## Task goal:
Filter the entries that follow, copying every line in which the word "Guzide" appears.
##### Data extract
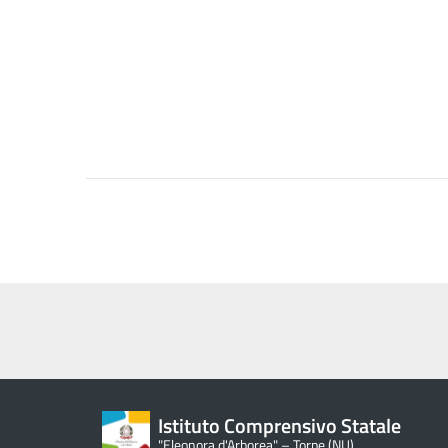
Istituto Comprensivo Statale
"Eleonora d'Arborea" – Torpe (NU)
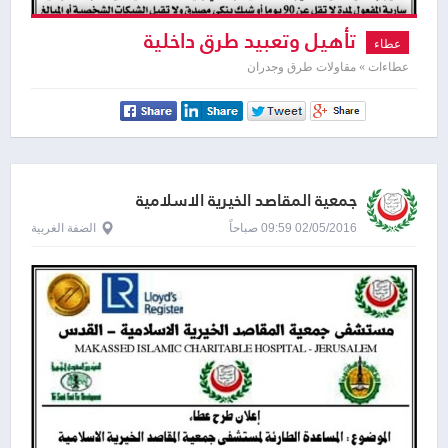
تأهيل وتعبيد طرق داخلية
عطاء
عطاءات » مقاولات طرق وجدران
جمعية المقاصد الخيرية الاسلامية
02/05/2016 09:59 صباحاً
الضفة الغربية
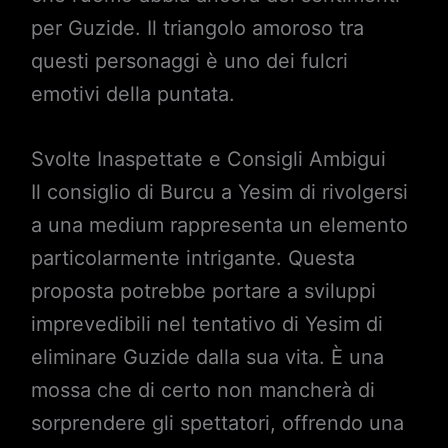
per Guzide. Il triangolo amoroso tra
questi personaggi è uno dei fulcri
emotivi della puntata.
Svolte Inaspettate e Consigli Ambigui
Il consiglio di Burcu a Yesim di rivolgersi
a una medium rappresenta un elemento
particolarmente intrigante. Questa
proposta potrebbe portare a sviluppi
imprevedibili nel tentativo di Yesim di
eliminare Guzide dalla sua vita. È una
mossa che di certo non mancherà di
sorprendere gli spettatori, offrendo una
##########
## Answer section:
per Guzide. Il triangolo amoroso tra
eliminare Guzide dalla sua vita. È una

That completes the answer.